■ EXERCISE DESCRIPTION:
Your answer should be an exact copy of the lines from the start of the entries to the line containing "indignação entre os estudantes. O anúnc", both included.

[Page-level text extractions]
'''

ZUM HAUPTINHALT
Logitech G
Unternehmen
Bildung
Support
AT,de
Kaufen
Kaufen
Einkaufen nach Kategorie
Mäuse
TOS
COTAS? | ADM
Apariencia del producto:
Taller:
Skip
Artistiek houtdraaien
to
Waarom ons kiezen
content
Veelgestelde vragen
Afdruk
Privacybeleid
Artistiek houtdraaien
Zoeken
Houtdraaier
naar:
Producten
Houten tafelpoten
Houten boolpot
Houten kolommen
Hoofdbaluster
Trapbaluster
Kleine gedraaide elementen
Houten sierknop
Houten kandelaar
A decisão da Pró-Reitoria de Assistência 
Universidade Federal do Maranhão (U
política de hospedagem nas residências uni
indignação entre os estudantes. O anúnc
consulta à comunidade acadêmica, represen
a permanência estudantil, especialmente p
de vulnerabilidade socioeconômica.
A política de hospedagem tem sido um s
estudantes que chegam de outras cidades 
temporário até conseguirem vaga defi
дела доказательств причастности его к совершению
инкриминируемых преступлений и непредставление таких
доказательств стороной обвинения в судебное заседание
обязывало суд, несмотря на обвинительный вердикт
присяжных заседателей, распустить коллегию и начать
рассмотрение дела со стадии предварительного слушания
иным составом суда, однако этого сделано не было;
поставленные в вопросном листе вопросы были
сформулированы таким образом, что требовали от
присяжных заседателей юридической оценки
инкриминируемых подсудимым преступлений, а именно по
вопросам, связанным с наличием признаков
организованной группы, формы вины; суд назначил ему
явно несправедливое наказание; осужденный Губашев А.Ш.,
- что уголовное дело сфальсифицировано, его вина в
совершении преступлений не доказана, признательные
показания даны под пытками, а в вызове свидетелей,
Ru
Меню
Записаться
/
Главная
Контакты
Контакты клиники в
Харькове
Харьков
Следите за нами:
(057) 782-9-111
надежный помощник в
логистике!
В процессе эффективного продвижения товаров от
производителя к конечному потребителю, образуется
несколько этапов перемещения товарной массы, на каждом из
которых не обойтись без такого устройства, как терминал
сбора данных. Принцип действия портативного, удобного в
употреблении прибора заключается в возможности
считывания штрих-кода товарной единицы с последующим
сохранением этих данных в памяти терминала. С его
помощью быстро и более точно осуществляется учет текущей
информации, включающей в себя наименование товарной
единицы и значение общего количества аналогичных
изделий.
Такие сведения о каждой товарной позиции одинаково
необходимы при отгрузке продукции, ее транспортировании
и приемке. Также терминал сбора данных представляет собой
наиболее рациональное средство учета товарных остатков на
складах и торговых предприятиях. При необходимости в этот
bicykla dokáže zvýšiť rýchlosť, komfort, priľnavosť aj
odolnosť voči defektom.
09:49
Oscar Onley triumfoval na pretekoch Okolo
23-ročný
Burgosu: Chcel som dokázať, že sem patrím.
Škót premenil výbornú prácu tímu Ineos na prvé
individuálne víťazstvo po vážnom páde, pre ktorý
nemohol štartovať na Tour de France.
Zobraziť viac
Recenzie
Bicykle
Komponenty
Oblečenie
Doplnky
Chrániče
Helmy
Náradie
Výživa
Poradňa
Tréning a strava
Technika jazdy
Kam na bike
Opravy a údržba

'''

■ EXERCISE OUTPUT:
ZUM HAUPTINHALT
Logitech G
Unternehmen
Bildung
Support
AT,de
Kaufen
Kaufen
Einkaufen nach Kategorie
Mäuse
TOS
COTAS? | ADM
Apariencia del producto:
Taller:
Skip
Artistiek houtdraaien
to
Waarom ons kiezen
content
Veelgestelde vragen
Afdruk
Privacybeleid
Artistiek houtdraaien
Zoeken
Houtdraaier
naar:
Producten
Houten tafelpoten
Houten boolpot
Houten kolommen
Hoofdbaluster
Trapbaluster
Kleine gedraaide elementen
Houten sierknop
Houten kandelaar
A decisão da Pró-Reitoria de Assistência 
Universidade Federal do Maranhão (U
política de hospedagem nas residências uni
indignação entre os estudantes. O anúnc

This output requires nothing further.